淮南子 / 原道訓
夫道者,覆天載地,廓四方,柝八極,高不可際,深不可測,包裹天地,稟授無形。原流泉浡,沖而徐盈,混混滑滑,濁而徐清。故植之而塞於天地,橫之而彌於四海,施之無窮而無所朝夕。舒之幎於六合,卷之不盈於一握。約而能張,幽而能明,弱而能強,柔而能剛。橫四維而含陰陽,紘宇宙而章三光。甚淖而滒,甚纖而微。山以之高,淵以之深,獸以之走,鳥以之飛,日月以之明,星歷以之行,麟以之游,鳳以之翔。

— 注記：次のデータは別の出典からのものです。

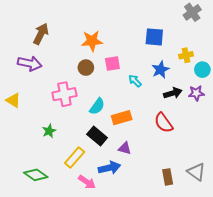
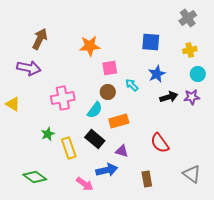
yellow cross: (186, 55) -> (190, 50), moved
brown circle: (86, 68) -> (108, 92), moved
red semicircle: (164, 123) -> (160, 143), moved
yellow rectangle: (75, 158) -> (69, 148), moved, turned -60
brown rectangle: (168, 177) -> (147, 179), moved

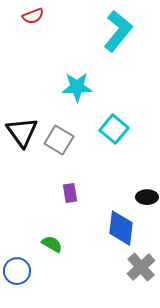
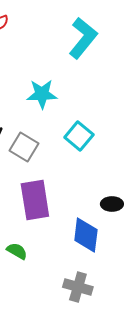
purple rectangle: (70, 193) -> (35, 200), size x2.0
gray cross: (141, 267) -> (78, 287), moved, turned -32

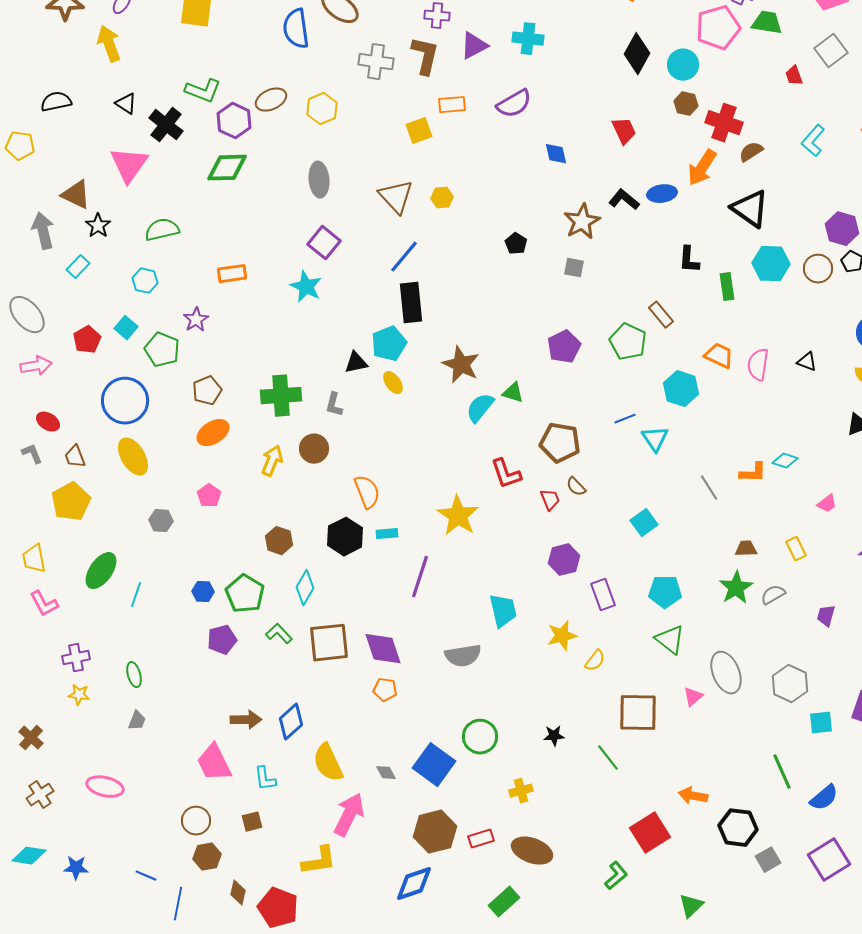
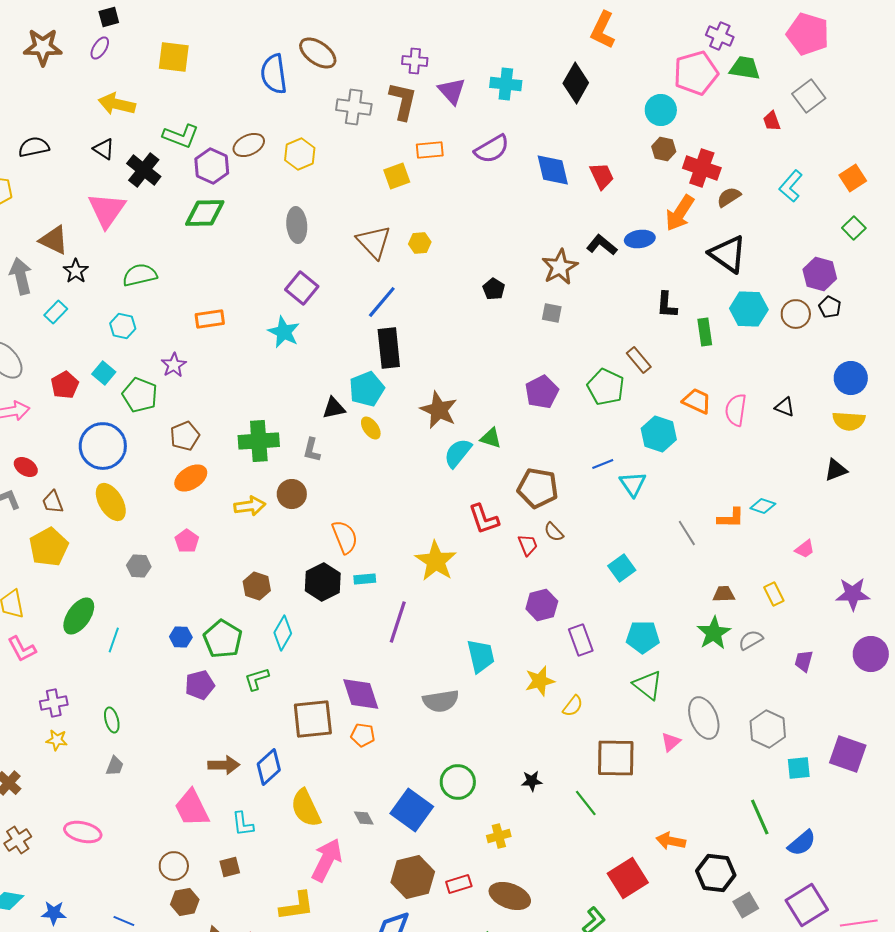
yellow arrow: (109, 44) -> (117, 104), moved, turned -57
purple triangle: (474, 46) -> (452, 91), turned -44
black diamond: (637, 54) -> (576, 83), moved
blue diamond: (556, 154) -> (553, 170), moved, size x1.5
yellow arrow: (272, 461) -> (250, 506), turned 60
green L-shape: (279, 634) -> (257, 679), turned -64
brown square: (329, 643) -> (313, 719), moved

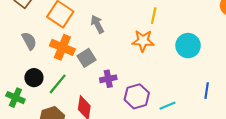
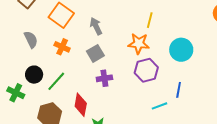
orange cross: (62, 47) -> (62, 47), size x0.7
gray square: (87, 58) -> (95, 53), moved
blue line: (207, 91) -> (179, 90), moved
purple hexagon: (137, 96) -> (146, 70), moved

新字:夫道者,覆天載地,廓四方,柝八極,高不可際,深不可測,包裹天地,稟授無形。原流泉浡,沖而徐盈,混混滑滑,濁而徐清。故植之而塞於天地,横之而弥於四海,施之無窮而無所朝夕。舒之幎於六合,巻之不盈於一握。約而能張,幽而能明,弱而能強,柔而能剛。横四維而含陰陽,紘宇宙而章三光。甚淖而滒,甚繊而微。山以之高,淵以之深,獣以之走,鳥以之飛,日月以之明,星歴以之行,麟以之游,鳳以之翔。
書き下し
夫れ道なる者は、天を覆い地を載せ、四方を廓げ、八極を柝き、高きこと際む可からず、深きこと測る可からず、天地を包裹し、無形を稟授す。原流泉浡し、沖にして徐ろに盈ち、混混滑滑として、濁りて徐ろに清む。故に之を植つれば天地に塞がり、之を横たうれば四海に彌り、之を施せば窮まり無くして朝夕する所無し。之を舒ぶれば六合に幎い、之を卷けば一握に盈たず。約にして能く張り、幽にして能く明らかに、弱にして能く強く、柔にして能く剛なり。四維に横たわりて陰陽を含み、宇宙に紘して三光を章らかにす。甚だ淖くして滒く、甚だ纖くして微なり。山は之を以て高く、淵は之を以て深く、獸は之を以て走り、鳥は之を以て飛び、日月は之を以て明らかに、星歷は之を以て行り、麟は之を以て游び、鳳は之を以て翔ぶ。
現代語訳
そもそも道というものは、天を覆い地を載せ、四方をひろげ、八方の果てをひらき、高さは際限がなく、深さは測れない。天地を包み込み、形のないものに与える。源から湧き出る泉のようにあふれ、うつろでありながらゆっくりと満ち、混じり合って濁りながらゆっくりと澄む。だから立てれば天地にみなぎり、横たえれば四海にゆきわたり、用いれば尽きることがなく、朝夕の区切りもない。広げれば天地四方を覆い、巻けば一握りにも満たない。つづまっていながらよく張り、暗くありながらよく明るく、弱くありながらよく強く、柔らかくありながらよく剛い。四方の隅にわたって陰陽を含み、宇宙を綱として日月星の三つの光を明らかにする。ひどくとろりとして粘り、ひどく細かくて微かである。山はこれによって高く、淵はこれによって深く、獣はこれによって走り、鳥はこれによって飛び、日月はこれによって明るく、星の運行はこれによって巡り、麒麟はこれによって遊び、鳳凰はこれによって翔ぶ。